Fui pai com 33 anos. Eu e o Francisco jogámos rugby os dois juntos e fomos sempre muito colaborantes. Eu viajava entre 225 a 250 dias por ano, portanto houve ali uma parte na infância onde não estive tão presente. Foi uma relação muito mais fusão, diria eu. Hoje não tomo uma decisão sem falar com ele e perguntar coisas do dia-a-dia. Ele tem um bom senso extraordinário».

Francisco Bento dos Santos: «Comecei a jogar rugby aos 13 anos porque houve uma altura que o nosso clube, o Técnico, não tinha equipa para mais jovens. Quando se proporcionou, o pai foi o meu primeiro treinador. Senão fosse pela relação nunca me teria passado pela cabeça praticar este desporto. Cresci em casa só a ver rugby, sem ver futebol, portanto sem qualquer sentido impositivo. A caminho de casa discutíamos os jogos, as tácticas e os treinos.
Em 1997, saí da vendima e fomos à Reitoria ver a pauta de entrada para a Faculdade. Isto de negócio tinha zero. As coisas só se materializaram quando eu já estava na Faculdade para poder olhar para isto como uma actividade.
Eu acompanhei e trabalhei afincadamente na Quinta desde o início, à noite e ao fim-de-semana. Na altura trabalhava no Grupo Águas de Portugal e quando nasceu o meu filho optei por gozar a licença parental por inteiro. Durante esse tempo achei que estava na hora de mudar. Estava totalmente por dentro do negócio. Se algum dia alguém me perguntar qual o segredo de gerir uma empresa é esse: entrar e ninguém saber que nós entrámos. Porque não recebia telefonemas nem emails diariamente e tinha tempo para tratar de tudo».

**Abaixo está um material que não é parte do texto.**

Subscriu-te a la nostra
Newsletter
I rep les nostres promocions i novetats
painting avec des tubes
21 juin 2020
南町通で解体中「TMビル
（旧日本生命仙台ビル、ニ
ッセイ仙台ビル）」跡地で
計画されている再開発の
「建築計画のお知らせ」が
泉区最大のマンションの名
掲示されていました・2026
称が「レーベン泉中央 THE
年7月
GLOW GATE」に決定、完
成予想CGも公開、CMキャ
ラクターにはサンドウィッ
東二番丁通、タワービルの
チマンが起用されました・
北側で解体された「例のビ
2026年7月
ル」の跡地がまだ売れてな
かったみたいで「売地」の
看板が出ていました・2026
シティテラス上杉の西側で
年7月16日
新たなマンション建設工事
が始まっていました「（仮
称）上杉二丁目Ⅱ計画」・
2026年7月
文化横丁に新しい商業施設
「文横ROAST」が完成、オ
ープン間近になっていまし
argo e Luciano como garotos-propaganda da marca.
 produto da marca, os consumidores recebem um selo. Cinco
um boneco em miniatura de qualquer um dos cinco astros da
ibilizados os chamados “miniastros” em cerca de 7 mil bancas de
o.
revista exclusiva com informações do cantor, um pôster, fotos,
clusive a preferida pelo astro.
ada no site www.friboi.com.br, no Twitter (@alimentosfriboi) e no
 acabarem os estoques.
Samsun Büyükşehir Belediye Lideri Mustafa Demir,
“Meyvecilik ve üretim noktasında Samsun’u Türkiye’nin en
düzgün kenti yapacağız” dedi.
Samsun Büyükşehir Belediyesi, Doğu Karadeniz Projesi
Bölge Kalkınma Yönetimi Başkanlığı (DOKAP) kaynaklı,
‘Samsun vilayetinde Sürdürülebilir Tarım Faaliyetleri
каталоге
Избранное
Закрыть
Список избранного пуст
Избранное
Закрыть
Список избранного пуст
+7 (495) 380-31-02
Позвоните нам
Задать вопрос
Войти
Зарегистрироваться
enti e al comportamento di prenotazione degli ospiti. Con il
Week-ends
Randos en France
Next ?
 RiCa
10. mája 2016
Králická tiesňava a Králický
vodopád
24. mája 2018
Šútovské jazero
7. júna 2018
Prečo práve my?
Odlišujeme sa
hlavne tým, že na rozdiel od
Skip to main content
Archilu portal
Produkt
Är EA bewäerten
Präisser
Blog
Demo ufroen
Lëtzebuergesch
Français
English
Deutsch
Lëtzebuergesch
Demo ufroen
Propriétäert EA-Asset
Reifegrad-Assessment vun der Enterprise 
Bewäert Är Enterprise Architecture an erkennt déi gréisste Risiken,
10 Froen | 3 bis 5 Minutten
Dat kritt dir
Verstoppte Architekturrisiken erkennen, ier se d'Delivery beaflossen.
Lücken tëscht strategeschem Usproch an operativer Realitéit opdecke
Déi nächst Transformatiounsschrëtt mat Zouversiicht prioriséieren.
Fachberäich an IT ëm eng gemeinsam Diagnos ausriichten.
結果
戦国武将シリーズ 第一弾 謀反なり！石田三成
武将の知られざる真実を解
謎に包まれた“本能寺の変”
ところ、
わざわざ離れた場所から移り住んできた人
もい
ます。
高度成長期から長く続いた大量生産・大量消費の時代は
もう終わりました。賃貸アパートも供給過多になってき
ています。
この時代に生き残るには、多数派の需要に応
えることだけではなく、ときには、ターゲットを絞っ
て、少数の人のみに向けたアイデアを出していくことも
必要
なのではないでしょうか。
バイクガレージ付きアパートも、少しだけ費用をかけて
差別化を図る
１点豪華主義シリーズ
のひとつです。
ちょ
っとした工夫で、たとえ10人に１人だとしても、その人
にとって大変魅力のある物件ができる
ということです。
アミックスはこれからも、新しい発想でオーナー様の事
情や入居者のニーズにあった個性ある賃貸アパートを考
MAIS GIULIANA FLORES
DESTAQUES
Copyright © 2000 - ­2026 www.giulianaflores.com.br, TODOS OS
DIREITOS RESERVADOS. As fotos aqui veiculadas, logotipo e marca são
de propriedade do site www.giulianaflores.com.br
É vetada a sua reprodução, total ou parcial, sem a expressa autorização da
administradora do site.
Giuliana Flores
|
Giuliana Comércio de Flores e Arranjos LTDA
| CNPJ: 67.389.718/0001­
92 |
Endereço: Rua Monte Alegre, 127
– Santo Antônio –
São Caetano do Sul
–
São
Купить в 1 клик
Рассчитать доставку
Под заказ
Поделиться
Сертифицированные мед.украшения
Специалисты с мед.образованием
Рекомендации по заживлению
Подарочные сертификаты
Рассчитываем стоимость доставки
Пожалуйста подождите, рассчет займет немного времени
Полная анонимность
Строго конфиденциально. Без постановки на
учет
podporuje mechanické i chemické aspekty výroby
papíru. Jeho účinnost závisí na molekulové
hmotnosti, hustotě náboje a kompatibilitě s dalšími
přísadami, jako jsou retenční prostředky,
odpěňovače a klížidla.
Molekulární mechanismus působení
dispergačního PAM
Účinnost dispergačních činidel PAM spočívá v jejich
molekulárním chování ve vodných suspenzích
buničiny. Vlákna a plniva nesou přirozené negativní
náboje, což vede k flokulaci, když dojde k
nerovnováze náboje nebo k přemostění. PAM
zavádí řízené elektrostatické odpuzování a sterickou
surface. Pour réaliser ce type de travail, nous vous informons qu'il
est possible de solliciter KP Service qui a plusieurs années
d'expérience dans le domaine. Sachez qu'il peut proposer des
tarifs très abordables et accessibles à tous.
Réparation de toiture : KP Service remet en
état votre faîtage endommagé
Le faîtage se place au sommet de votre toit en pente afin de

José Bento dos Santos: «Esta Quinta foi comprada como um investimento específico. Eu estava nos EUA com um grande amigo e ele diz que passamos a vida a comprar e a vender commodities. Mas a única commodity que não cresce no mundo é a terra.  Bom, cheguei a Portugal, era uma sexta-feira, e no sábado ia ter um cozido na casa dos meus pais. Falei com eles e, após dois dias, surgiu uma oportunidade. O antigo dono desta Quinta tinha tido uns problemas e havia apenas um feitor a tratar das terras. Ele disse ao meu pai: “Só era capaz de vender a Quinta a si e ao seu filho porque sei que a vão tratar bem”. Uma semana depois já éramos os donos. Na época, eu e um grupo de colegas do trabalho tínhamos um fundo de investimento na Bolsa que subiu 10 vezes. Eu expliquei que ia rebater o fundo porque precisava do dinheiro para este investimento. Todos seguiram os mesmos passos, excepto um amigo nosso que manteve e acabou por perder o que tinha».

TRANSIÇÃO
José Bento dos Santos: «E a transição? Há uma questão psicológica terrível: para quem estava de fora, o Francisco seria sempre o filho do José. E isso não pode ser. É ele quem dialoga, decide. Estou para tudo o que for preciso mas sem nenhuma responsabilidade. Não interfiro em nada, a não ser que ele me peça. É preciso ser taxativo. Além de ter trabalhado na CUF, que foi uma escola extraordinária, e depois numa empresa americana de topo na área do trading, eu era responsável por tudo – descobrir onde estava a matéria-prima, colocá-la num barco, saber como a financiava e pagava».
Francisco Bento dos Santos: «As nossas decisões de lote juntam uma equipa inteira: director de viticultura, enóloga, directora comercial, consultor, eu e o meu pai. São decisões colegiais, tudo tem que fazer sentido. As decisões não podem ser tomadas só porque há um murro na mesa. Não é democracia, porque não vai a votos. Gosto mais da expressão colegial porque tem que fazer sentido para todos. Estamos um dia inteiro fechados e dois meses depois voltamos a juntar-nos para ratificar as decisões que tomámos dois meses antes. 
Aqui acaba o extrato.